-- WORK REQUEST --
Take the lines below from the one with "которые приобрел во время учебы –" through the one with "Nieuwsbrief" and retype them exactly. Include nothing else, and no pictures.

Transcribed page contents
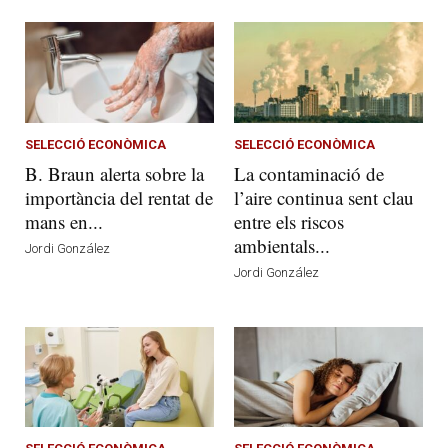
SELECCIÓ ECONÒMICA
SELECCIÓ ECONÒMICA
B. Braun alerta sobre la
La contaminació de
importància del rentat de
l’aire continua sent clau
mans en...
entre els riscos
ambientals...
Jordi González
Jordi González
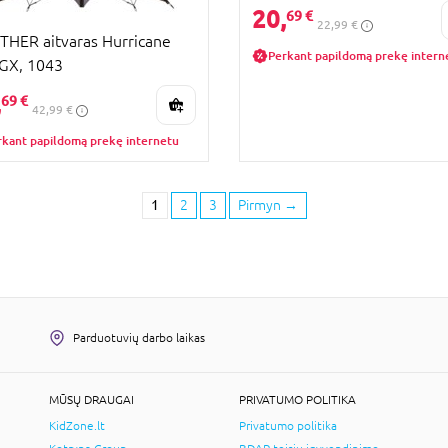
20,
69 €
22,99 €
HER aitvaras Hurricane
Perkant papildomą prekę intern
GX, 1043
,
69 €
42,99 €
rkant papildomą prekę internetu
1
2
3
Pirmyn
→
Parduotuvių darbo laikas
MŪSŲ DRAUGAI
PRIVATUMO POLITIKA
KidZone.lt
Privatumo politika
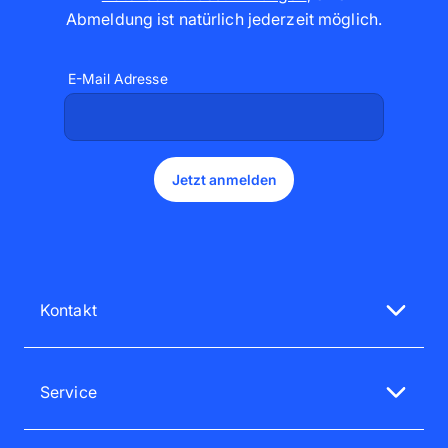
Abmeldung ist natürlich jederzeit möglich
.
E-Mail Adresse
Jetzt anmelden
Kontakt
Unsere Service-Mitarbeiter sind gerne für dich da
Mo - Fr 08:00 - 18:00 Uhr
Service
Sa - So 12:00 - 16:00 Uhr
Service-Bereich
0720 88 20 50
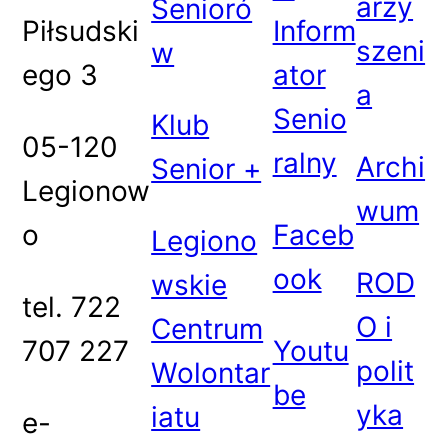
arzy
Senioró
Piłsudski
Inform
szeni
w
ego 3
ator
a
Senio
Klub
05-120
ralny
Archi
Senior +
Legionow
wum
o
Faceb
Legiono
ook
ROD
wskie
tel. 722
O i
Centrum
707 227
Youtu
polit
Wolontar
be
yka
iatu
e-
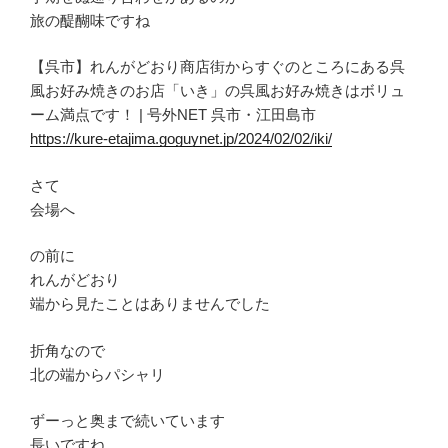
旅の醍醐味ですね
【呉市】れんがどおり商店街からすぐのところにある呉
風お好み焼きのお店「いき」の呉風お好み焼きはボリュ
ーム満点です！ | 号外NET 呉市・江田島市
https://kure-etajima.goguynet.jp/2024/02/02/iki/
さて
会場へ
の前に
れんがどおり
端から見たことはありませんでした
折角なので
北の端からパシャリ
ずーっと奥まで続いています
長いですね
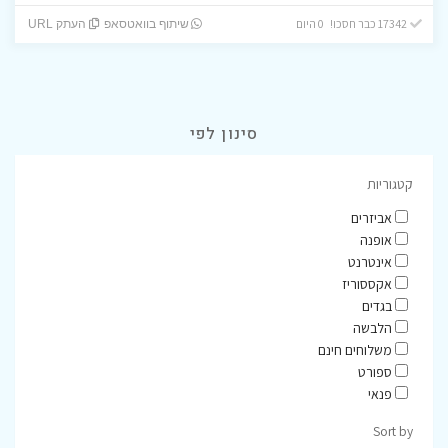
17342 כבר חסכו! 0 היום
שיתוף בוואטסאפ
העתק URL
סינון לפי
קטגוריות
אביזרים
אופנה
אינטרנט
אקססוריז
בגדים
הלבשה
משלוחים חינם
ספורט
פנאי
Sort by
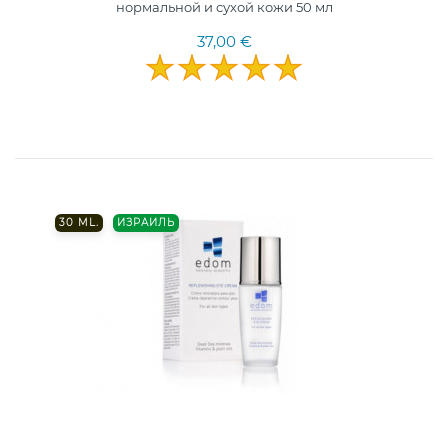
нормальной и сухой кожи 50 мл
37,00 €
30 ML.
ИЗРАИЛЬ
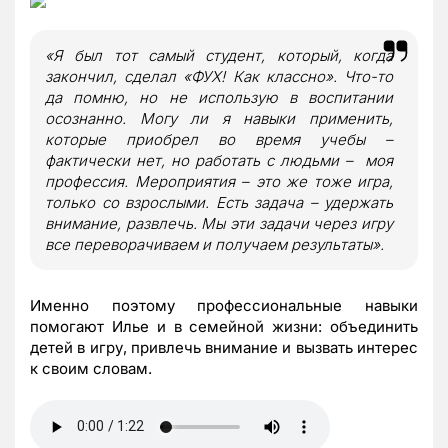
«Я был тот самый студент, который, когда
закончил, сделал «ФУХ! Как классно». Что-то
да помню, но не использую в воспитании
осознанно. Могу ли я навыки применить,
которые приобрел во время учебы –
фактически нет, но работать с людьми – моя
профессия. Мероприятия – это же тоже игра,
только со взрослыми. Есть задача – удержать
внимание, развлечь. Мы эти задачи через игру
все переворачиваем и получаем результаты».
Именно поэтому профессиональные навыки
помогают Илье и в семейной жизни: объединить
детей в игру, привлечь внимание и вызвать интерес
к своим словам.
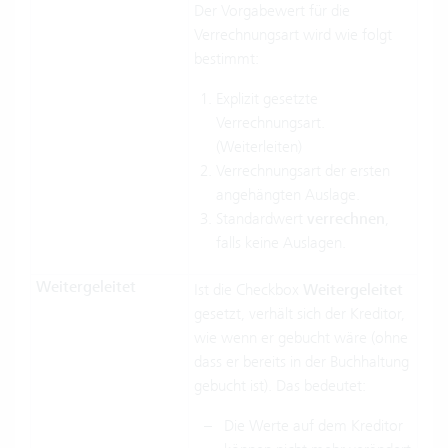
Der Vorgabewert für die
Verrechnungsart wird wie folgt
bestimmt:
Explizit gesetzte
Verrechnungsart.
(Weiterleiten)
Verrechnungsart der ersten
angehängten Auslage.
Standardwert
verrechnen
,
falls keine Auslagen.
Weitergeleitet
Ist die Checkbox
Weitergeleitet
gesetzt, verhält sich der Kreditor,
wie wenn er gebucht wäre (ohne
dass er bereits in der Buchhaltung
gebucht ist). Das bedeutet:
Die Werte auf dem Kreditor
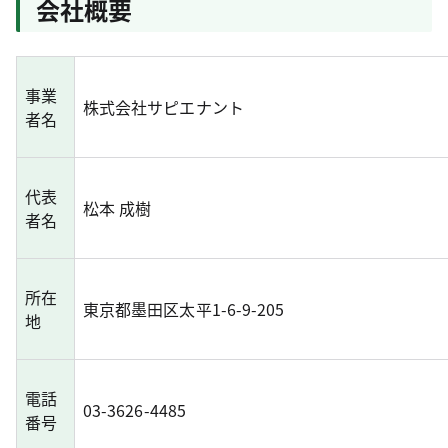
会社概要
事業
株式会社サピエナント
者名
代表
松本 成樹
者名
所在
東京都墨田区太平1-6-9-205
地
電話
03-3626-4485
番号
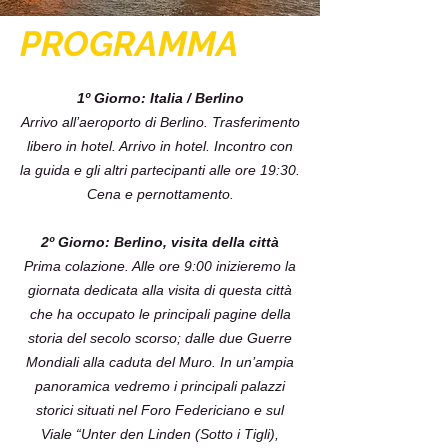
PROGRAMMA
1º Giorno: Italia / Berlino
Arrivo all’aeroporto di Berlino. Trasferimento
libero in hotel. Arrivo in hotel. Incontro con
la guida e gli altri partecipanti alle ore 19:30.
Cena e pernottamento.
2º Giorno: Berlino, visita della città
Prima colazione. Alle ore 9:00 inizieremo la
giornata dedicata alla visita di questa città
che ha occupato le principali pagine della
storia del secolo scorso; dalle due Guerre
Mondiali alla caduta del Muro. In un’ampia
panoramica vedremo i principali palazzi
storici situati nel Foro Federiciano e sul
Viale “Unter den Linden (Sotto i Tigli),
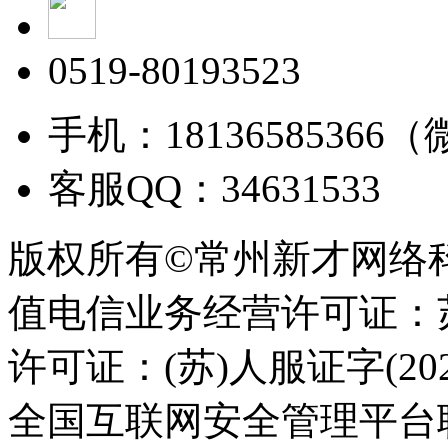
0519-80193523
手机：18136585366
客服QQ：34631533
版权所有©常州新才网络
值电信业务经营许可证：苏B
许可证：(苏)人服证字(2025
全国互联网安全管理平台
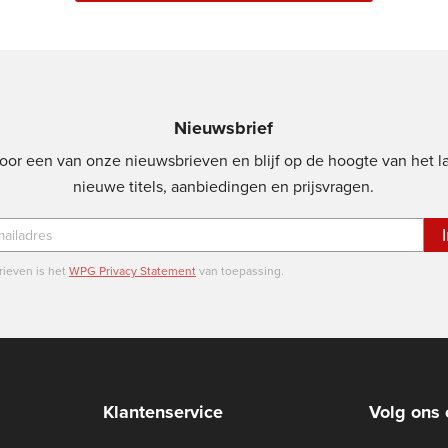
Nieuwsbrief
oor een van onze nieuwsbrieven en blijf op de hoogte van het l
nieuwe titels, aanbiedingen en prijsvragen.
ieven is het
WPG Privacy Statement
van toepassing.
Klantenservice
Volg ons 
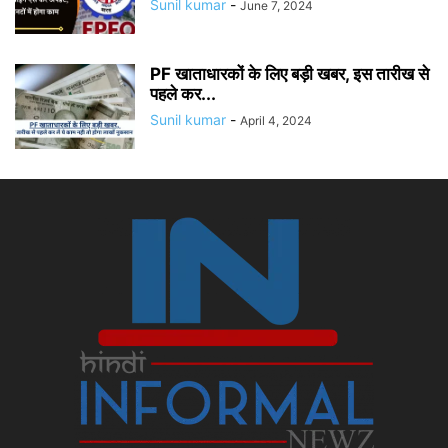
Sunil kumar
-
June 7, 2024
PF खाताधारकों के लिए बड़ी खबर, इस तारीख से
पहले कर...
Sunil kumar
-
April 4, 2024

-- OUTPUT BELOW --
которые приобрел во время учебы –
фактически нет, но работать с людьми – моя
профессия. Мероприятия – это же тоже игра,
только со взрослыми. Есть задача – удержать
внимание, развлечь. Мы эти задачи через игру
все переворачиваем и получаем результаты».
Именно поэтому профессиональные навыки
помогают Илье и в семейной жизни: объединить
детей в игру, привлечь внимание и вызвать интерес
к своим словам.
Der Vorgabewert für die
Verrechnungsart wird wie folgt
bestimmt:
Explizit gesetzte
Verrechnungsart.
(Weiterleiten)
Verrechnungsart der ersten
angehängten Auslage.
Standardwert
verrechnen
,
falls keine Auslagen.
Weitergeleitet
Ist die Checkbox
Weitergeleitet
gesetzt, verhält sich der Kreditor,
wie wenn er gebucht wäre (ohne
dass er bereits in der Buchhaltung
gebucht ist). Das bedeutet:
Die Werte auf dem Kreditor
会社概要
事業
株式会社サピエナント
者名
代表
松本 成樹
者名
所在
東京都墨田区太平1-6-9-205
地
電話
03-3626-4485
番号
PROGRAMMA
1º Giorno: Italia / Berlino
Arrivo all’aeroporto di Berlino. Trasferimento
libero in hotel. Arrivo in hotel. Incontro con
la guida e gli altri partecipanti alle ore 19:30.
Cena e pernottamento.
2º Giorno: Berlino, visita della città
Prima colazione. Alle ore 9:00 inizieremo la
giornata dedicata alla visita di questa città
che ha occupato le principali pagine della
storia del secolo scorso; dalle due Guerre
Mondiali alla caduta del Muro. In un’ampia
panoramica vedremo i principali palazzi
storici situati nel Foro Federiciano e sul
Viale “Unter den Linden (Sotto i Tigli),
0519-80193523
手机：18136585366
客服QQ：34631533
版权所有©常州新才网络
值电信业务经营许可证：苏B
许可证：(苏)人服证字(2025
全国互联网安全管理平台
Nieuwsbrief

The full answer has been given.